Today we started our 5th game. It's going to be a Boggle style word game. The challenges are finding a good word list, creating good game boards from it and the networking code. The rest is mostly UI work.
The word list was especially worrisome since it's completely out of our control. We need a high quality, large word list that's in public domain. So I spent a few hours googling and found not one but several good word lists. In fact, most of the word games use one of these word lists - ENABLE2K by Alan Beale. Scrabble's official word list is also in public domain!

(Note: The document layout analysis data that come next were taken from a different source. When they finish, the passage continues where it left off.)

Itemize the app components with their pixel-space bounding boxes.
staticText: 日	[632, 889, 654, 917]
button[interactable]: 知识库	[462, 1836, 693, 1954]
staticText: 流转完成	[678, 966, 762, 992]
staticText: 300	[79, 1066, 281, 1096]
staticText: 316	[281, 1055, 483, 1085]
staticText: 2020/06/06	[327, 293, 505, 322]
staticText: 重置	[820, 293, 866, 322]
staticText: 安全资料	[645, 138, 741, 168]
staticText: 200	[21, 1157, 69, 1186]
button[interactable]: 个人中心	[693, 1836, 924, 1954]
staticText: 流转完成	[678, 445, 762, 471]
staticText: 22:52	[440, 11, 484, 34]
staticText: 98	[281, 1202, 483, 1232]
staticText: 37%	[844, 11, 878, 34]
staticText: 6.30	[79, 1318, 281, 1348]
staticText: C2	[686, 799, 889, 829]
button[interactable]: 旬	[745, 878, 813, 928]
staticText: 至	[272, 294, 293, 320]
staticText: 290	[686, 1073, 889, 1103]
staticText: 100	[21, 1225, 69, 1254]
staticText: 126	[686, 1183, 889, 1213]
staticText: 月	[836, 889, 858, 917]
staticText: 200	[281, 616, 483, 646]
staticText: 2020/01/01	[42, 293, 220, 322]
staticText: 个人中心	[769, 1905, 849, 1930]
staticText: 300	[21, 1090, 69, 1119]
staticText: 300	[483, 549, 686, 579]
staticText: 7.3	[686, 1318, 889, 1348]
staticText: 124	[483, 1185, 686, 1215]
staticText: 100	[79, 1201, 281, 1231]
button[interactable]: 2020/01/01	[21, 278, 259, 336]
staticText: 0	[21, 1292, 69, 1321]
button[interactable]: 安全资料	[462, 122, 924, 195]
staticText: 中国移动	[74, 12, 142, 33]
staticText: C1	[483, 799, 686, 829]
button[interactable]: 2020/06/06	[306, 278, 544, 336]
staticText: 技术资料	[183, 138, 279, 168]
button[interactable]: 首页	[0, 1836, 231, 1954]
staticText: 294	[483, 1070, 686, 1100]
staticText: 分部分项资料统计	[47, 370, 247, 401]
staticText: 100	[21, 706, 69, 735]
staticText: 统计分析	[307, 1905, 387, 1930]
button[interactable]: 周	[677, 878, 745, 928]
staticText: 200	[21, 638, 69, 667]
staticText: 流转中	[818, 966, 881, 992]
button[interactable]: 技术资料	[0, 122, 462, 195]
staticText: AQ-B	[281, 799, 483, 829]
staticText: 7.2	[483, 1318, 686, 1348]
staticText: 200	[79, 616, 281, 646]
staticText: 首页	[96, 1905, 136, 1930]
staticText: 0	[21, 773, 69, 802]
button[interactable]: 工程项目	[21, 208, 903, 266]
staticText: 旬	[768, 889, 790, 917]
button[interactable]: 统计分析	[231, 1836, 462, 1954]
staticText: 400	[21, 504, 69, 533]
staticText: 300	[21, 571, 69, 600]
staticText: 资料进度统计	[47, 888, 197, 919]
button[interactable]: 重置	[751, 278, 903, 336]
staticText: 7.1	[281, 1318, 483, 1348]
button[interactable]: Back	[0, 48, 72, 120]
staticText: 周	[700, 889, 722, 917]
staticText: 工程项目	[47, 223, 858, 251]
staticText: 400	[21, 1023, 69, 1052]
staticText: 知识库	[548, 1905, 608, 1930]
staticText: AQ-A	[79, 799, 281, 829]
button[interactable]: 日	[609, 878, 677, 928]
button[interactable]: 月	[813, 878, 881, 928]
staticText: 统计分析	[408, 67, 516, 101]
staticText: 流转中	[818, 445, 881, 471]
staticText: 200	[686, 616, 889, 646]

Also not infrequently lately I've been getting into "the flow" while writing a game. "The flow" is this state of being where everything is lucid and easy. Read the book by Mihaly Csikszentmihalyi for more info. This means that I am becoming proficient enough in Corona SDK, and that was one of my goals for this project. Me happy!
The world pretty much runs on open source software, - Linux, Apache, MySQL, Memcached, ... the list is endless. Almost every company with any meaningful tech is using some open source software. Some of the best software developers invest countless hours of their time into open source movement; it's a point of pride for them.
Art - side:
The open sourced art is pathetic! It's a tiny selection and of poor quality. Whenever you see open sourced art, such as on Behance.net, there is almost invariably a demand to put the name of the artist in the credits. If your average website had to put in the credits the names of all the contributors to all of the softwares it's using, that list would thousands names long.
Question:
WTF is going on? Do software developers in general have generous hearts, while artists have poor hearts? Do software developers live in a world of abundance where sharing is the norm, while artists live in a world of scarcity where hoarding is the norm? Do software developers earn so much for their work that they can afford to share, while artists are paid so little that they need to squeeze every last penny out of their art? Is there some systemic issue at work here? I would like to understand what's going on here.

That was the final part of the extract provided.